* Work task
Find "11 437 руб." below and begin at its line; stop after the line with "Металлические лестницы". Output those lines exactly, without pictures.

* Recorded data
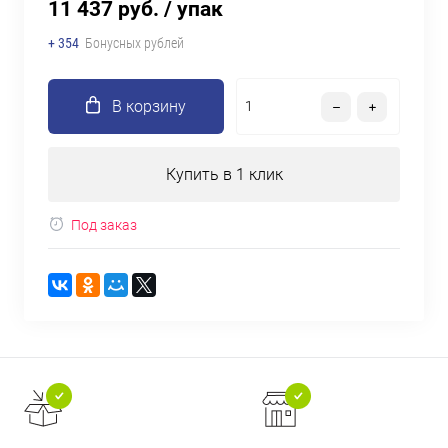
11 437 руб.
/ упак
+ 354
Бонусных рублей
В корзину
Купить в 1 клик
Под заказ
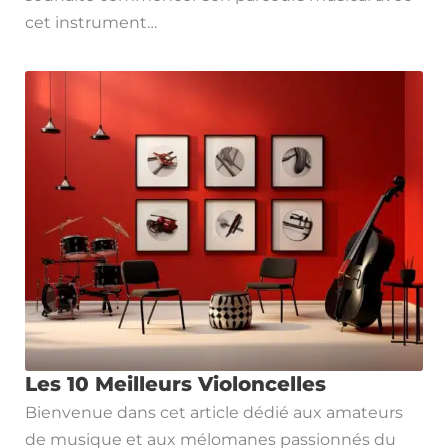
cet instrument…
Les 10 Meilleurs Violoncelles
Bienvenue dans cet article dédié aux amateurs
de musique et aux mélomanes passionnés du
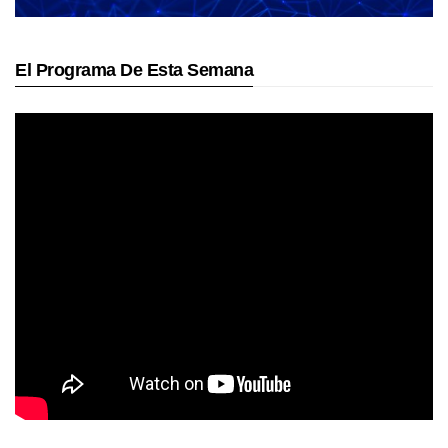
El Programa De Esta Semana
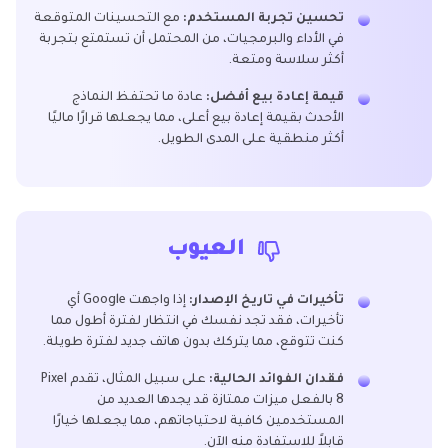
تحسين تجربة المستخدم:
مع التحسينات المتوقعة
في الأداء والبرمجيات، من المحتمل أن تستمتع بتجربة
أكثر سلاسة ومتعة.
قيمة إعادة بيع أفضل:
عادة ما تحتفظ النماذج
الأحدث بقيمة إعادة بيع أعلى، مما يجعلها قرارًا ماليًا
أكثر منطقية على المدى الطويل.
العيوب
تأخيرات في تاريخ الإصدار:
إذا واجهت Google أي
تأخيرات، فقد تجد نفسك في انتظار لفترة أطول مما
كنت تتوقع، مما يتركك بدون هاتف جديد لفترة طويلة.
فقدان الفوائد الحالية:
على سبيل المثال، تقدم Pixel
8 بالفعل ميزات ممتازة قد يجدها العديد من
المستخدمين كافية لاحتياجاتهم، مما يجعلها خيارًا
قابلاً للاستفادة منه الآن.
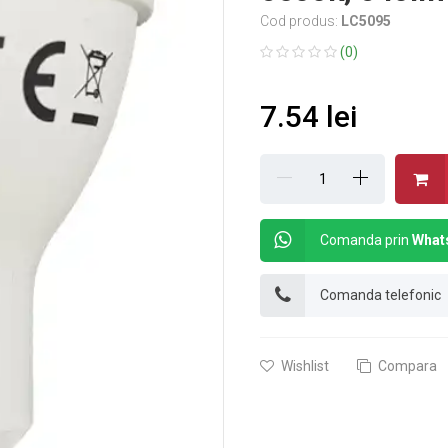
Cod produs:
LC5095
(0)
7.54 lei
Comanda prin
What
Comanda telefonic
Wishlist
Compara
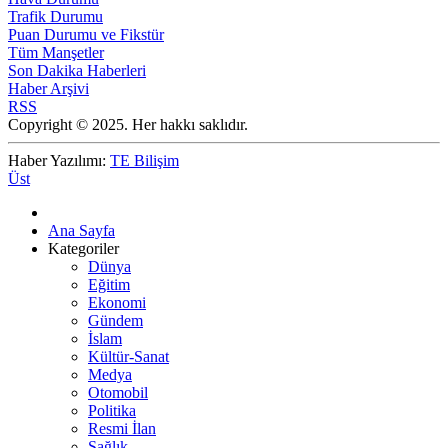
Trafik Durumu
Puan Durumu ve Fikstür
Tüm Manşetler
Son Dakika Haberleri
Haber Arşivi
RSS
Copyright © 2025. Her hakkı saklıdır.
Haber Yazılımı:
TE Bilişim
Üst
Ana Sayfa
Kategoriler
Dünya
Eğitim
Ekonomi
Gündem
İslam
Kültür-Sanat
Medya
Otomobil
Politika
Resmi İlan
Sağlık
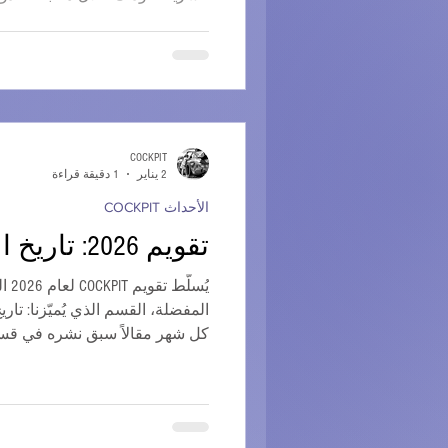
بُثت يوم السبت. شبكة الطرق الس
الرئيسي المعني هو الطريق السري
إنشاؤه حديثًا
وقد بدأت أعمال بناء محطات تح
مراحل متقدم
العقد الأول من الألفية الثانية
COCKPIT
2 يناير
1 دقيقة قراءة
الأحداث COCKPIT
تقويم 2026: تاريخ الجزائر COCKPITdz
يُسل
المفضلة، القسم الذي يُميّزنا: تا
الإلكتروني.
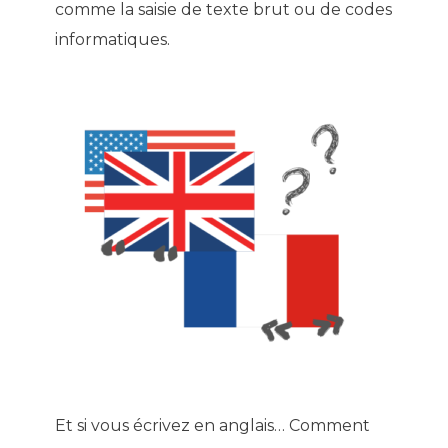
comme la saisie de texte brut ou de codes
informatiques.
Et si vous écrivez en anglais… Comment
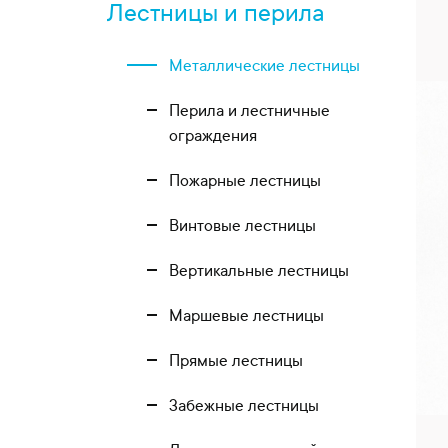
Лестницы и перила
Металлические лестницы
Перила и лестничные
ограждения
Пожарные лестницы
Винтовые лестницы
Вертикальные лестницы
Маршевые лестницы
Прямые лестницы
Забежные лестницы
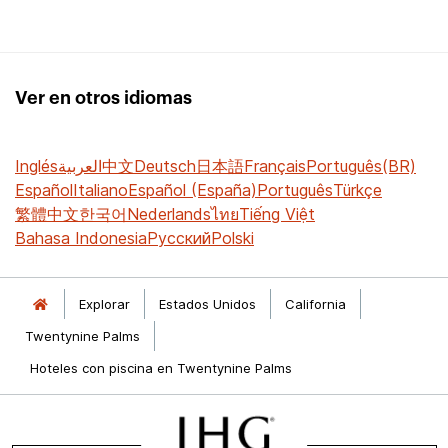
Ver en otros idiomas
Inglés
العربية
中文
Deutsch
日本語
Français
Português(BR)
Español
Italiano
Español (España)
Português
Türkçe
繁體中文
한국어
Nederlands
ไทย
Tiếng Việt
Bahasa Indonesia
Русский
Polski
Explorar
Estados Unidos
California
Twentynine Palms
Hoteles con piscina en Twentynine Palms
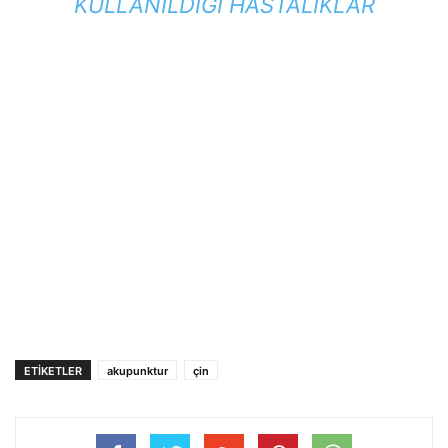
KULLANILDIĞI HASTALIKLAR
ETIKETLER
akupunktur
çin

--

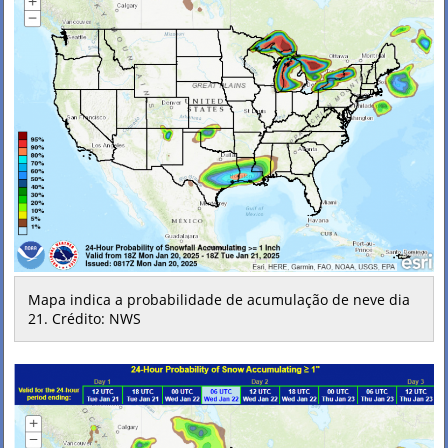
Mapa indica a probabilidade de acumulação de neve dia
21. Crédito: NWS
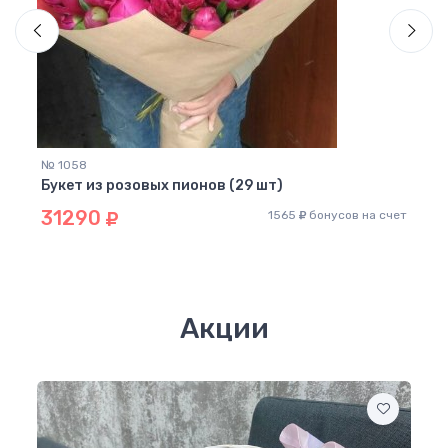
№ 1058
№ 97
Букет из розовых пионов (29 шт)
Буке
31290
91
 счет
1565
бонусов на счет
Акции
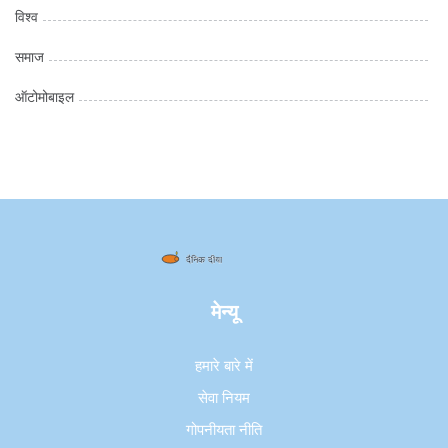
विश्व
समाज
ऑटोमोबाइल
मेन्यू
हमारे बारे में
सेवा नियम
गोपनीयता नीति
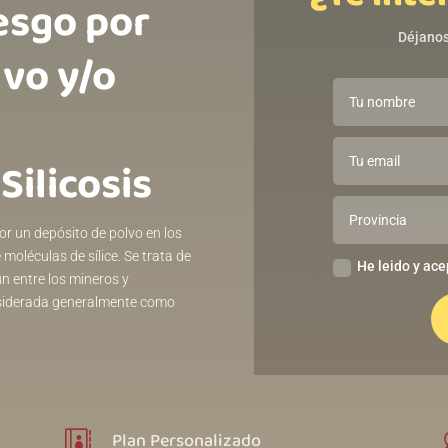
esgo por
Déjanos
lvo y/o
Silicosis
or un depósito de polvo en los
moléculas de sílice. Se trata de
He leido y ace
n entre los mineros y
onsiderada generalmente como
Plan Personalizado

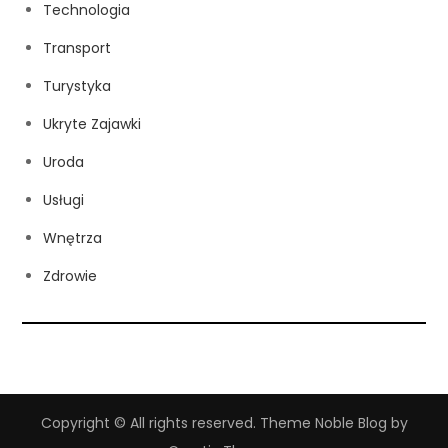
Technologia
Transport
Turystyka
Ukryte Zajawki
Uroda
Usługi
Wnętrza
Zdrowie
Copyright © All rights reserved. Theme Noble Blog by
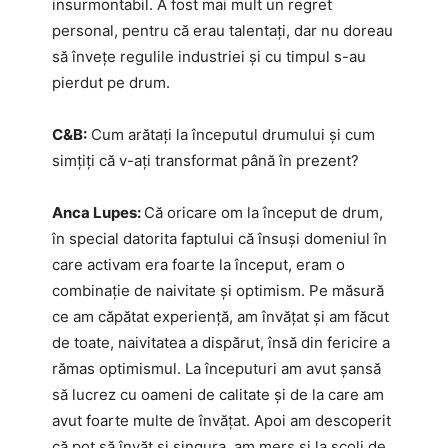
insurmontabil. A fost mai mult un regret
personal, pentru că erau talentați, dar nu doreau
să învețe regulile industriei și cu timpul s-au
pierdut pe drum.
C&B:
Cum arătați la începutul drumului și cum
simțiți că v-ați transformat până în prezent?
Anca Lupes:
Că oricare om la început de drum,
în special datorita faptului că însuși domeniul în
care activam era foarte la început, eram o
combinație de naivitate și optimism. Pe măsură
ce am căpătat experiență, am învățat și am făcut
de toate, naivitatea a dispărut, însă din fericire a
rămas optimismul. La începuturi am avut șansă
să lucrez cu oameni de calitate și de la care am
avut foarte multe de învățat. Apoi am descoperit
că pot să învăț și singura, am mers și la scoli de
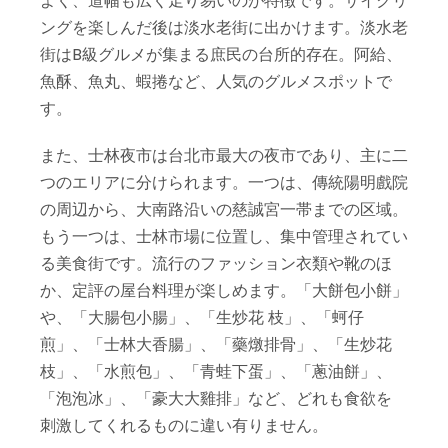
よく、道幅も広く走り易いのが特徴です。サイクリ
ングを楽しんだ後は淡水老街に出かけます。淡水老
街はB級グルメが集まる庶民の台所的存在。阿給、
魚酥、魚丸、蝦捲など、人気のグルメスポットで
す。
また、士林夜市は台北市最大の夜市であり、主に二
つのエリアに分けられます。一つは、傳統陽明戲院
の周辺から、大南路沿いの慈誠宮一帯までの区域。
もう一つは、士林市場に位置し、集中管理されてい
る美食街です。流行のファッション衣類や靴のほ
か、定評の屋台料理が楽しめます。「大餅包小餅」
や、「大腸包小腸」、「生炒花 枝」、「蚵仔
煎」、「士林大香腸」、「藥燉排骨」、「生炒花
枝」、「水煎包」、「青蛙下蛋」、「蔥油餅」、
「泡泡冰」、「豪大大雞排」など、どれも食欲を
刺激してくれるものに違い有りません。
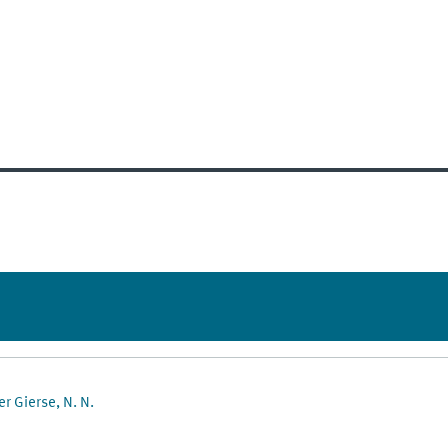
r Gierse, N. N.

* Exercise solution
11 437 руб.
/ упак
+ 354
Бонусных рублей
В корзину
Купить в 1 клик
Под заказ
cet instrument…
Les 10 Meilleurs Violoncelles
Bienvenue dans cet article dédié aux amateurs
de musique et aux mélomanes passionnés du
El Programa De Esta Semana
تحسين تجربة المستخدم:
مع التحسينات المتوقعة
في الأداء والبرمجيات، من المحتمل أن تستمتع بتجربة
أكثر سلاسة ومتعة.
قيمة إعادة بيع أفضل:
عادة ما تحتفظ النماذج
الأحدث بقيمة إعادة بيع أعلى، مما يجعلها قرارًا ماليًا
أكثر منطقية على المدى الطويل.
العيوب
تأخيرات في تاريخ الإصدار:
إذا واجهت Google أي
تأخيرات، فقد تجد نفسك في انتظار لفترة أطول مما
كنت تتوقع، مما يتركك بدون هاتف جديد لفترة طويلة.
فقدان الفوائد الحالية:
على سبيل المثال، تقدم Pixel
8 بالفعل ميزات ممتازة قد يجدها العديد من
المستخدمين كافية لاحتياجاتهم، مما يجعلها خيارًا
قابلاً للاستفادة منه الآن.
Cod produs:
LC5095
(0)
7.54 lei
Comanda prin
What
Comanda telefonic
Wishlist
Compara
Trafik Durumu
Puan Durumu ve Fikstür
Tüm Manşetler
Son Dakika Haberleri
Haber Arşivi
RSS
Copyright © 2025. Her hakkı saklıdır.
Haber Yazılımı:
TE Bilişim
Üst
Ana Sayfa
Kategoriler
Dünya
Eğitim
Ekonomi
Gündem
İslam
Kültür-Sanat
Medya
Otomobil
Politika
Resmi İlan
Sağlık
بُثت يوم السبت. شبكة الطرق الس
الرئيسي المعني هو الطريق السري
إنشاؤه حديثًا
وقد بدأت أعمال بناء محطات تح
مراحل متقدم
العقد الأول من الألفية الثانية
COCKPIT
2 يناير
1 دقيقة قراءة
الأحداث COCKPIT
تقويم 2026: تاريخ الجزائر COCKPITdz
يُسل
المفضلة، القسم الذي يُميّزنا: تا
الإلكتروني.
comme la saisie de texte brut ou de codes
informatiques.
Et si vous écrivez en anglais… Comment
Лестницы и перила
Металлические лестницы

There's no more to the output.